Bar cookies, called tray bakes in the UK and slices in Australia and New Zealand, are a type of cookie or dense, often chewy, cake that is baked in a shallow flat baking pan such as a square or rectangular cake pan. They can be eaten as a handheld or plated dessert. Brownies are a notable example.

== Preparation ==
Bar cookies generally are made by spreading a thick batter into a cake pan and baking. Unlike typical cookies, bar cookies contain more egg and shortening, producing a texture that more closely resembles a cake.

Some versions are layered by spreading a layer of batter, topping with a layer or fruit, nuts, chocolate chips, or other ingredients, and topping with another layer of batter before baking. Typically bar cookies are cooled completely before cutting into their final shape.

== Popularity ==
Bar cookies are quicker and easier to make than many other desserts, can be made ahead, and travel well, making them popular for events like potlucks.
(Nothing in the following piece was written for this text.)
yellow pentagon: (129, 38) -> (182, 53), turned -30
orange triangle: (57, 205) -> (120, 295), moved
They are versatile and less likely to fail than many baked desserts, which tend to require following recipes exactly. They can often be eaten out of hand, making them popular for casual events and large gatherings.

Bar cookies also are often more substantial than a drop or rolled cookie, which means a single serving can be sufficient.

== History ==
According to Pillsbury, bar cookie entries became increasingly common in the company's Pillsbury Bake-Off competition during the 1970s.

== Nomenclature ==
In the UK, the term tray bake is used as an umbrella term for any dessert baked in a flat pan and cut into small rectangular portions for serving, including what is called a sheet cake in the US; school cake is an example. In Australia and New Zealand, the term slice can be used for both savory and sweet foods that are baked in a flat pan and cut into small rectangular portions; a zucchini slice is an example of a savory version.
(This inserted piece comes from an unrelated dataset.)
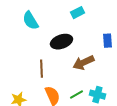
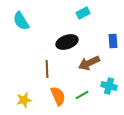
cyan semicircle: (30, 21) -> (21, 21), moved
cyan cross: (97, 95) -> (109, 86), moved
Other names include pan cookies, and squares.

== Notable examples ==
- Blondie
- Brookie
- Brownie
- Caramel shortbread
- Confetti square
- Date square
- Fifteens
- Flapjack
- Food for the Gods
- Lemon square
- Nanaimo bar
- Shortbread
- Vanilla slice

== Other examples ==
A "brookie", a portmanteau of "brownie" and "cookie", is a bar cookie made by spreading a layer of brownie batter over a layer of cookie dough, typically chocolate chip cookie, before baking and slicing into squares.

== Similar dishes ==
Dessert bars are also a dessert that is baked in a flat pan and cut into squares.